Selpercatinib ( Retevmo ) is a highly selective and potent small molecule RET kinase inhibitor.
Researchers have reported an update on the efficacy and safety of Selpercatinib in RET-fusion+ non-small-cell lung cancer ( NSCLC ).
Patients with RET-fusion+ NSCLC were enrolled to the phase 1/2 LIBRETTO-001 trial, a global, multicenter trial ( 16 countries, 89 sites ).
Following the Phase 1 dose escalation portion of the trial, patients received the recommended dose of 160 mg orally twice daily. Each cycle was 28 days.
The primary endpoint was objective response rate ( ORR ) per RECIST 1.1. Secondary endpoints included duration of response ( DoR ) and safety.
Per health authority agreement, the primary analysis set was defined as the first 105 consecutively enrolled patients previously treated with Platinum-based chemotherapy.
Treatment-naïve patients were analyzed separately.
All analyses were based on a 16-Dec-2019 data cutoff date.
In the primary analysis set of Platinum-treated patients ( median of 3 prior systemic regimens; range 1-15 ), the ORR by investigator assessment was 70% ( 95% CI 59.8–78.1, n = 73/105 ).

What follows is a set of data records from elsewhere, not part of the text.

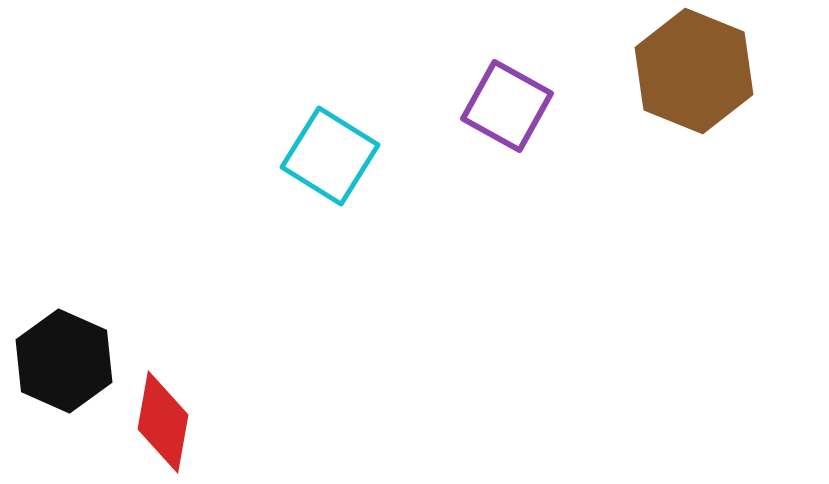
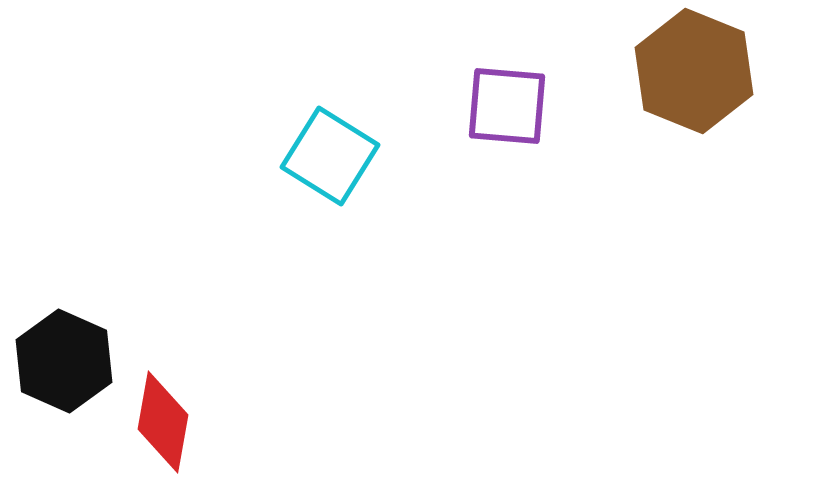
purple square: rotated 24 degrees counterclockwise
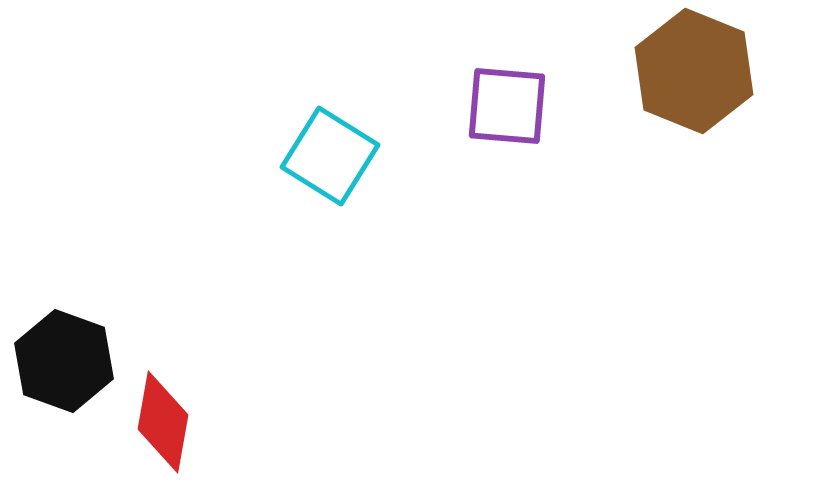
black hexagon: rotated 4 degrees counterclockwise
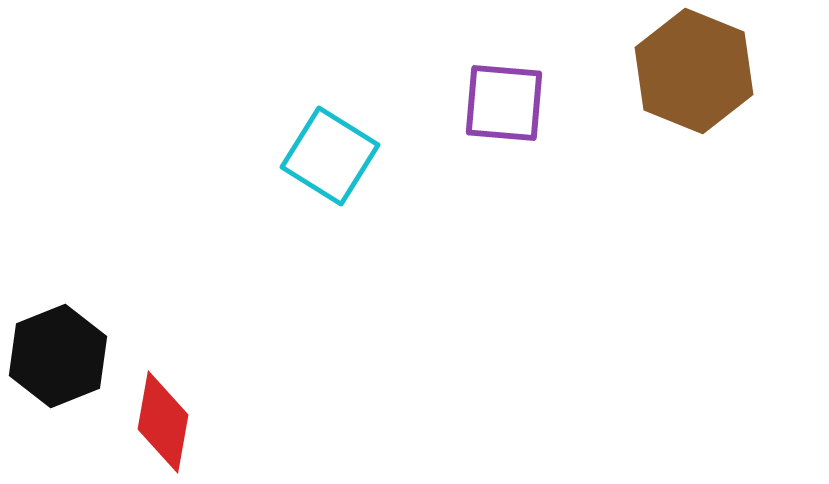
purple square: moved 3 px left, 3 px up
black hexagon: moved 6 px left, 5 px up; rotated 18 degrees clockwise
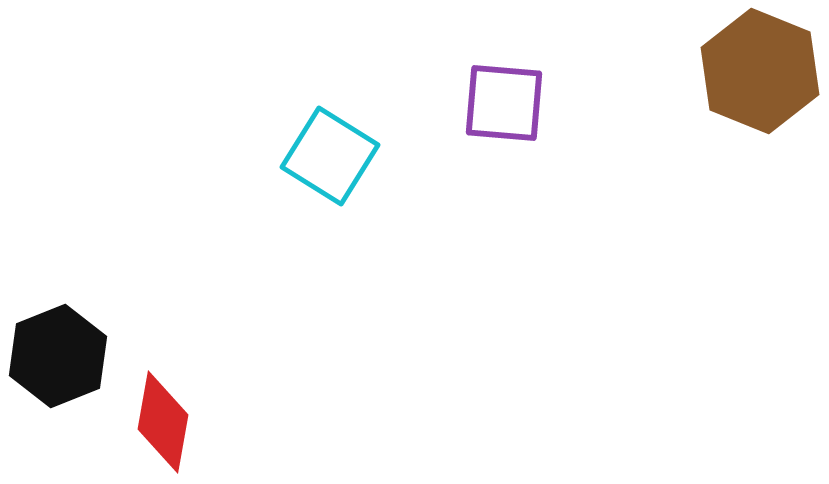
brown hexagon: moved 66 px right
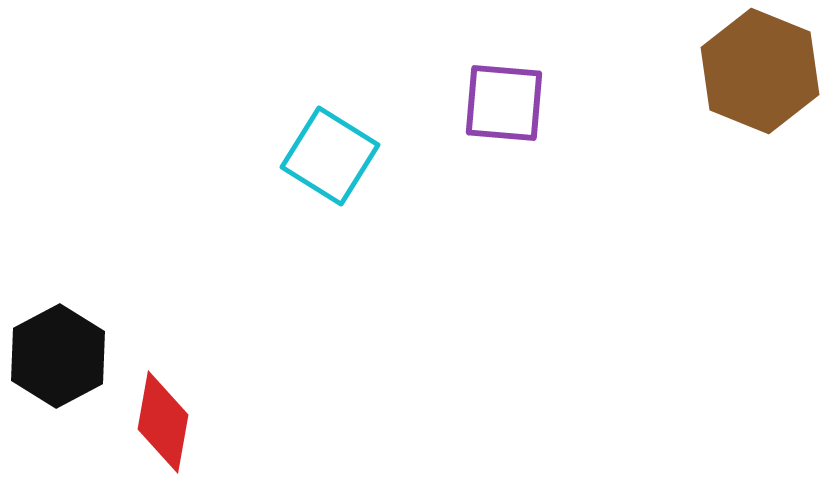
black hexagon: rotated 6 degrees counterclockwise
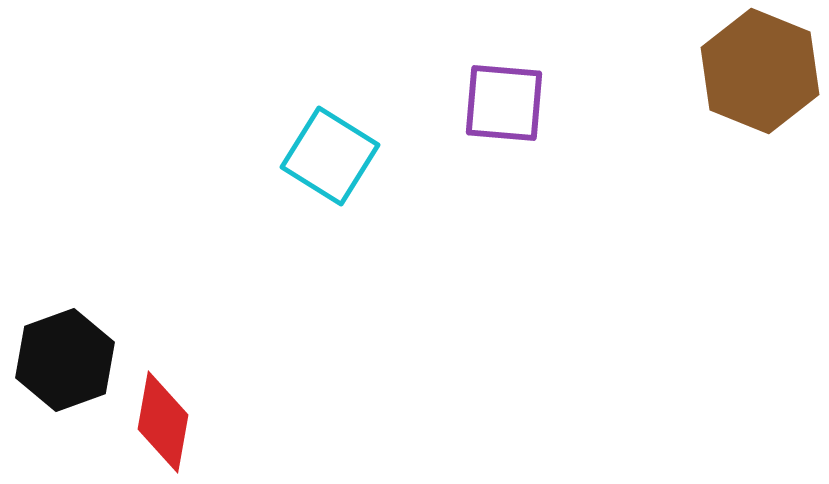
black hexagon: moved 7 px right, 4 px down; rotated 8 degrees clockwise
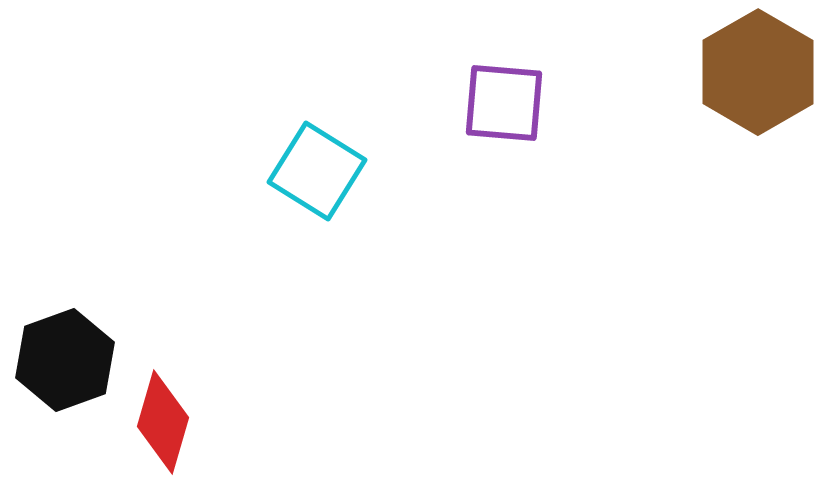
brown hexagon: moved 2 px left, 1 px down; rotated 8 degrees clockwise
cyan square: moved 13 px left, 15 px down
red diamond: rotated 6 degrees clockwise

Responses did not differ by fusion partner or number or type of prior therapies, including anti-PD-1/PD-L1 agents and off-label multikinase inhibitor use.
The median DoR was 20.3 months ( 95% CI 15.6–24.0 ) with 45 of 73 ( 62% ) responders censored at a median follow-up of 14.8 months.
Among 39 treatment-naïve patients, the ORR by investigator assessment was 90% ( 95% CI 75.8–97.1, n = 35/39, including 2 responses pending confirmation ).
Median DoR was not reached with 27 of 33 ( 82% ) confirmed responses ongoing at a median follow-up of 7.4 months.
In the safety analysis set consisting of all Selpercatinib dosed patients ( n=702 ), the most common treatment-related adverse events ( TRAEs ) that occurred in greater than or equal to 15% of patients were dry mouth ( 33.3% ), increased AST ( 24.5% ), increased ALT ( 23.8% ), hypertension ( 23.2% ), diarrhea ( 19.7% ), and fatigue ( 16.8% ).
Only 2% ( 14 of 702 ) of patients discontinued Selpercatinib for TRAEs.
In conclusion, Selpercatinib achieved marked and durable antitumor activity in patients with RET-fusion+ non-small-cell lung cancer.